Achieving Energetic Superiority Through System-Level Quantum Circuit Simulation
Rong Fu, Zhongling Su, Han-Sen Zhong, Xiti Zhao, Jianyang Zhang, Feng Pan, Pan Zhang, Xianhe Zhao, Ming-Cheng Chen, Chao-Yang Lu, Jian-Wei Pan, Zhiling Pei, Xingcheng Zhang, Wanli Ouyang
TL;DR
This work targets the scalability and energy efficiency gap in simulating random quantum circuits on classical hardware. It introduces a three-level parallelization scheme, hybrid low-precision inter-node communication, and an extended complex-half Einsum framework, enabling large tensor networks (up to tens of terabytes, across up to 2,304 GPUs) to be contracted efficiently. The authors demonstrate time-to-solution improvements by factors of up to an order of magnitude and substantial energy reductions compared with Google's Sycamore, including a best-case 17.18 seconds at 0.29 kWh with XEB 0.002 for a 32T network with post-processing. The results challenge the notion that quantum hardware inherently outperforms all classical approaches for RQC sampling in these regimes and point toward broader, scalable applications in quantum simulation and beyond.
Abstract
Quantum Computational Superiority boasts rapid computation and high energy efficiency. Despite recent advances in classical algorithms aimed at refuting the milestone claim of Google's sycamore, challenges remain in generating uncorrelated samples of random quantum circuits.

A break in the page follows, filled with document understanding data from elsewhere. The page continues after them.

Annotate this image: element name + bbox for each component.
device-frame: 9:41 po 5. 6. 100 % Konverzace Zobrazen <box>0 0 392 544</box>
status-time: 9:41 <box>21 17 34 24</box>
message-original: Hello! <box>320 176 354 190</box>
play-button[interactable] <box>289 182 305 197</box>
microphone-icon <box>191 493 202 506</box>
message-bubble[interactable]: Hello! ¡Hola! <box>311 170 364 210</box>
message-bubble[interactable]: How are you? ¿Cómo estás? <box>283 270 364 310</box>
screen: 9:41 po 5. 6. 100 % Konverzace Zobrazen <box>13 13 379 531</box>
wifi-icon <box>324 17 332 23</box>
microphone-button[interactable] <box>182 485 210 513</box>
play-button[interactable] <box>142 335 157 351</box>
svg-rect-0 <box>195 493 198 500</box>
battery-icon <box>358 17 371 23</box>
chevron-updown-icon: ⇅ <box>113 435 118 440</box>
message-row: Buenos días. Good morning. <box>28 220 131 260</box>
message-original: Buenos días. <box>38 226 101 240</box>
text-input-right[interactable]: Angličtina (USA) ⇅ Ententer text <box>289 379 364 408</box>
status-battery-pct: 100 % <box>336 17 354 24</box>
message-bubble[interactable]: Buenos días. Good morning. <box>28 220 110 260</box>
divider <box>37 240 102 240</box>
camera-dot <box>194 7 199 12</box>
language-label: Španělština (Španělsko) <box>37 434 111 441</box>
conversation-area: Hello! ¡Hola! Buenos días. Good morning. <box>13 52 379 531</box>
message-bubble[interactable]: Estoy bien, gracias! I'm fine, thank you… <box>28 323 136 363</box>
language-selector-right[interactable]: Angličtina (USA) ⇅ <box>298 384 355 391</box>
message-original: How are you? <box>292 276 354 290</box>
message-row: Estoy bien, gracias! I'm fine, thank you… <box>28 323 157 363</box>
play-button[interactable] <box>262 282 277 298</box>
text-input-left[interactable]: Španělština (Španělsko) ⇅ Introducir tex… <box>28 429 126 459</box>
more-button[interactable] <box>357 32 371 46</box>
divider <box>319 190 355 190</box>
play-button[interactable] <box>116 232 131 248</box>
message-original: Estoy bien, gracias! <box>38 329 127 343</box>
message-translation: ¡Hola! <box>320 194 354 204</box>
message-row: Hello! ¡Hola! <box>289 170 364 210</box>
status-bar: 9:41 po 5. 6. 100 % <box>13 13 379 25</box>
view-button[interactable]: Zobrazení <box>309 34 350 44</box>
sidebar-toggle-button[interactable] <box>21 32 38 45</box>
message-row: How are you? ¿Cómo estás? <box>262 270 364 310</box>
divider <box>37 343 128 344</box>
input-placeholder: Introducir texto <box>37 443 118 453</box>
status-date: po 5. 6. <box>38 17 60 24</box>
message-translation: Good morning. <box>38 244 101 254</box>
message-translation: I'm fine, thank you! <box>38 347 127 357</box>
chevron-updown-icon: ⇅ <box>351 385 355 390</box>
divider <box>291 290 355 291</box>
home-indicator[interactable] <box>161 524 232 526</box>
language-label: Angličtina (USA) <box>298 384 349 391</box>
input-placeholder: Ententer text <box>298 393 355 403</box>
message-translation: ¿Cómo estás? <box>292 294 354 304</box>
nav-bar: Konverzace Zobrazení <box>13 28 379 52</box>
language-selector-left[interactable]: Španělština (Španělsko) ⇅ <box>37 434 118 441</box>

In this paper, we present a groundbreaking large-scale system technology that leverages optimization on global, node, and device levels to achieve unprecedented scalability for tensor networks. This enables the handling of large-scale tensor networks with memory capacities reaching tens of terabytes, surpassing memory space constraints on a single node. Our techniques enable accommodating large-scale tensor networks with up to tens of terabytes of memory, reaching up to 2304 GPUs with a peak computing power of 561 PFLOPS half-precision. Notably, we have achieved a time-to-solution of 14.22 seconds with energy consumption of 2.39 kWh which achieved fidelity of 0.002 and our most remarkable result is a time-to-solution of 17.18 seconds, with energy consumption of only 0.29 kWh which achieved a XEB of 0.002 after post-processing, outperforming Google's quantum processor Sycamore in both speed and energy efficiency, which recorded 600 seconds and 4.3 kWh, respectively.